# MINI USA Acheives Milestone With 150,000th Mini Retailed



## tim330i (Dec 18, 2001)

*MINI USA ACHEIVES SALES MILESTONE WITH 150,000TH MINI RETAILED* 
05/31/2006

*Lucky Owner Takes Delivery at Sandia MINI in Albuquerque, NM*
Woodcliff Lake, NJ - May 31, 2006... MINI USA this month has delivered the 150,000th MINI sold in the US to a customer in New Mexico. This sales milestone has been achieved three-and-a-half years ahead of schedule. The lucky customer, Ramon Aragon, picked up his Pepper White MINI Cooper that he purchased through Sandia MINI in Albuquerque, NM.

Like most MINI customers, the 21 year-old Ramon special-ordered his MINI Cooper from the factory, customizing his car with options that include a black roof and bonnet stripes, a Premium Package and the sporty "Checkmate Package" that offers special interior trim and exterior checkerboard graphics.

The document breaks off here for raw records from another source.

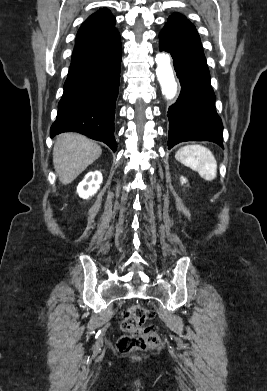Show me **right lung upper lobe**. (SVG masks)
<instances>
[{"label":"right lung upper lobe","mask_w":267,"mask_h":391,"mask_svg":"<svg viewBox=\"0 0 267 391\" xmlns=\"http://www.w3.org/2000/svg\"><path fill=\"white\" fill-rule=\"evenodd\" d=\"M115 21V17L106 8L89 16L77 33L71 62L108 50L121 43Z\"/></svg>","instance_id":"cb5924a9"}]
</instances>
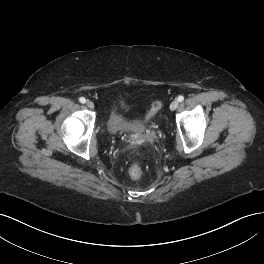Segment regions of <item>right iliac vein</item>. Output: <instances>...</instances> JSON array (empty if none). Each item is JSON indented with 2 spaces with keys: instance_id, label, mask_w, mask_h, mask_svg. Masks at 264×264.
<instances>
[{
  "instance_id": "obj_1",
  "label": "right iliac vein",
  "mask_w": 264,
  "mask_h": 264,
  "mask_svg": "<svg viewBox=\"0 0 264 264\" xmlns=\"http://www.w3.org/2000/svg\"><path fill=\"white\" fill-rule=\"evenodd\" d=\"M86 105L89 109H94V103L92 101H87Z\"/></svg>"
}]
</instances>
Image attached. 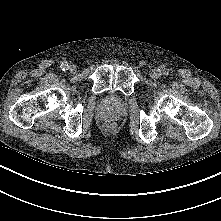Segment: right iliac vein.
Masks as SVG:
<instances>
[{
  "label": "right iliac vein",
  "mask_w": 221,
  "mask_h": 221,
  "mask_svg": "<svg viewBox=\"0 0 221 221\" xmlns=\"http://www.w3.org/2000/svg\"><path fill=\"white\" fill-rule=\"evenodd\" d=\"M76 70H77L76 65L72 64V65L69 66V71H70L71 73H75Z\"/></svg>",
  "instance_id": "right-iliac-vein-1"
}]
</instances>
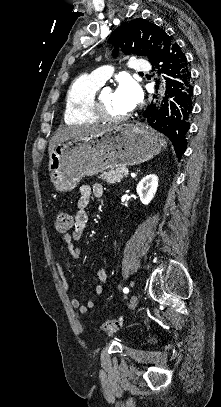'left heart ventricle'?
Instances as JSON below:
<instances>
[{"label": "left heart ventricle", "mask_w": 221, "mask_h": 407, "mask_svg": "<svg viewBox=\"0 0 221 407\" xmlns=\"http://www.w3.org/2000/svg\"><path fill=\"white\" fill-rule=\"evenodd\" d=\"M101 98L105 102L110 113L114 115H123L129 113V110L123 105L114 90H109L102 93Z\"/></svg>", "instance_id": "b2bd125f"}]
</instances>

In fact, more than 60% of MINI owners uniquely configure the MINI they want and custom-order it from the factory. In addition, MINI owners add an average of $5,000 worth of factory and dealer installed options to customize their cars.

"We are delighted that we have achieved this sales milestone much earlier than expected." said Jim McDowell, Vice President, MINI USA. "MINI was planned to be a profitable business based on selling 20,000 cars a year. Last year alone we have sold 40,820 MINIs in the US. It is truly a testament to the product and the brand that MINI remains highly desirable four years on from launch."

Sandia MINI, where the 150,00th MINI was retailed, opened its doors in Albuquerque, NM at the end of 2004 with a new state-of-the-art-facility. The 10,000-square-foot location is ideally positioned in the Southwest to serve the needs of MINI customers who may not be conveniently located near MINI's Phoenix AZ, Denver CO or Oklahoma City OK dealer points.

"My staff and I are thrilled that Sandia MINI has had the opportunity to sell and deliver the 150,000th MINI Cooper in the United States." said Mike Houx, owner of Sandia MINI. "The timely and "happenchance" delivery here in Albuquerque helps to underscore the strong sales momentum we have seen for MINI in the New Mexico market since we opened our store in December, 2004.


----------